By Olga Khazan @ TheAtlantic.com, July 31
[....] It’s true that high-deductible plans are one reason people get high medical bills in the first place. And it’s also fair to say that insurers don’t always negotiate for the lowest prices they can, and that they make healthy profits.
But in fact, the types of medical bills that lead to medical bankruptcy most commonly stem from out-of-network emergency-room visits and planned surgeries, not co-pays and premiums, experts told me earlier this year. Insurance companies do have networks, and services that are out of network are billed a higher rate. But doctors and hospitals decide whether to participate in certain insurers’ networks, and whether to bill patients for the balance of their bills (and, later, whether to sue patients for that balance).

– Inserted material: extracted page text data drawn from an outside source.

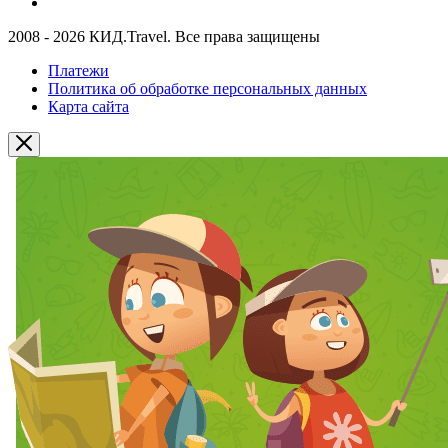
2008 - 2026 КИД.Travel. Все права защищены
Платежи
Политика об обработке персональных данных
Карта сайта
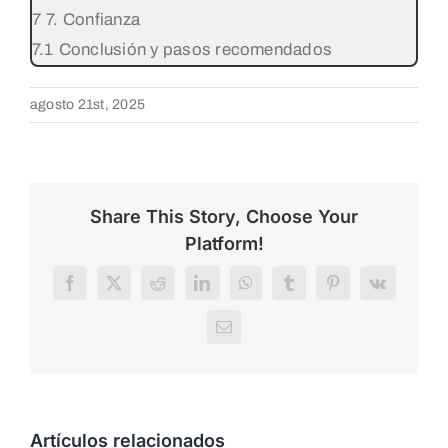
7. Confianza
Conclusión y pasos recomendados
agosto 21st, 2025
Share This Story, Choose Your
Platform!
Facebook
X
Reddit
LinkedIn
WhatsApp
Tumblr
Pinterest
Vk
Correo
electrónico
Artículos relacionados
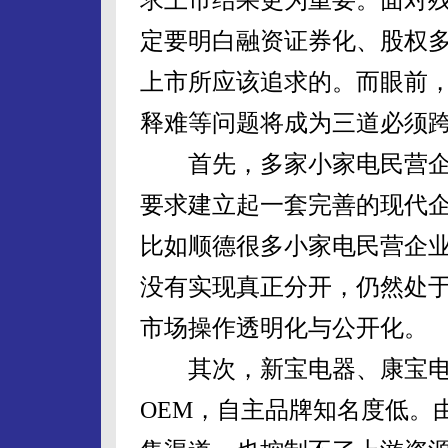
定要明白融资证券化、股权
上市所应该追求的。而眼前
释难等问题将成为三道必须
首先，多家小家电民营企
要求建立起一套完善的现代
比如顺德很多小家电民营企
没有实现真正分开，仍然处于
市场操作透明化与公开化。
其次，新宝电器、康宝电
OEM，自主品牌知名度低。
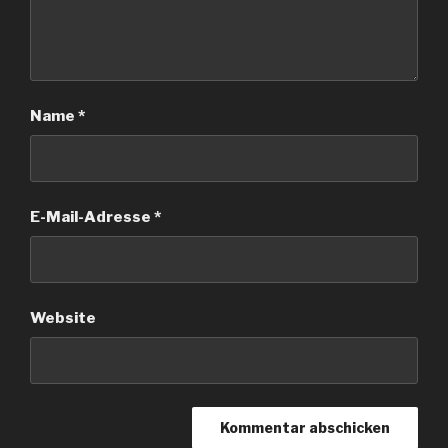
Name
*
E-Mail-Adresse
*
Website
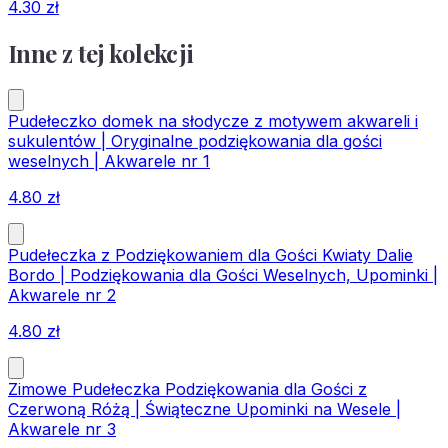
4.30
zł
Inne z tej kolekcji
Pudełeczko domek na słodycze z motywem akwareli i
sukulentów | Oryginalne podziękowania dla gości
weselnych | Akwarele nr 1
4.80
zł
Pudełeczka z Podziękowaniem dla Gości Kwiaty Dalie
Bordo | Podziękowania dla Gości Weselnych, Upominki |
Akwarele nr 2
4.80
zł
Zimowe Pudełeczka Podziękowania dla Gości z
Czerwoną Różą | Świąteczne Upominki na Wesele |
Akwarele nr 3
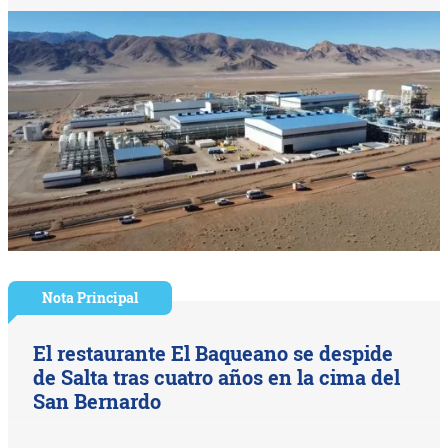
Nota Principal
El restaurante El Baqueano se despide
de Salta tras cuatro años en la cima del
San Bernardo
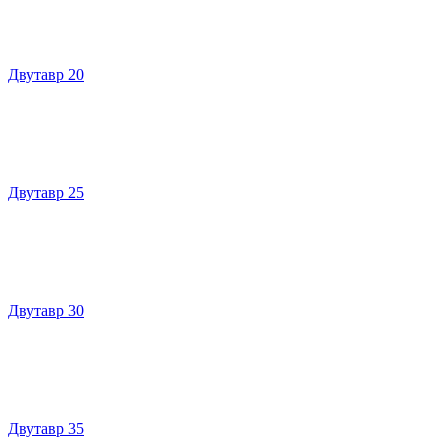
Двутавр 20
Двутавр 25
Двутавр 30
Двутавр 35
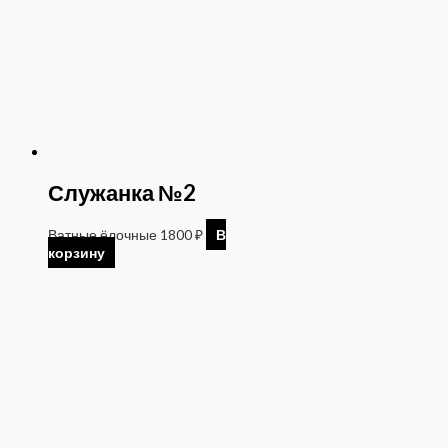
Служанка №2
Ватные ёлочные
1800
₽
В
корзину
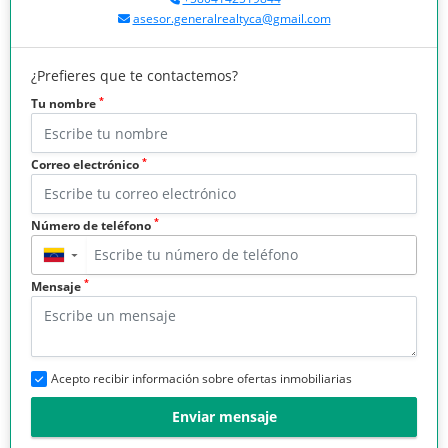
asesor.generalrealtyca@gmail.com
¿Prefieres que te contactemos?
*
Tu nombre
*
Correo electrónico
*
Número de teléfono
▼
*
Mensaje
Acepto recibir información sobre ofertas inmobiliarias
Enviar mensaje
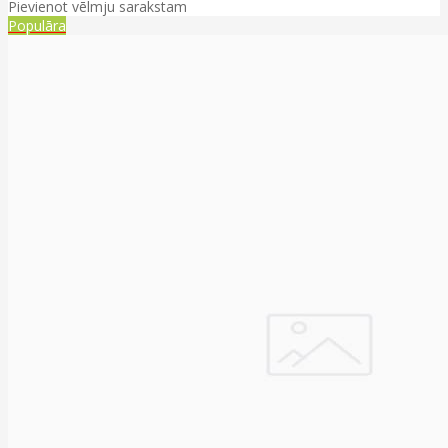
Pievienot vēlmju sarakstam
Populāra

The sentiment behind the anti-insurance talk is understandable. The most frustrating part of many Americans’ interactions with the health-care system is trying to get their insurance claims paid. No one enjoys hearing that something isn’t covered or will cost more than anticipated, and insurers are often the bearers of that news. And certainly, insurers also have money-saving tricks up their sleeves.
But the profits of health insurers are not that exorbitant compared with other parts of the health-care system. And in fact, many scholars suggest that American health care is so dysfunctional because it simply costs too much. That’s the fault of doctors, drugmakers, and hospitals, too, not just insurers.
Why are Democrats so focused on insurers, rather than providers and hospitals? Perhaps it’s because America’s Health Insurance Plans, the health insurers’ trade group, is not as big of a lobbying spender as the American Hospital Association. In a less cynical interpretation [....]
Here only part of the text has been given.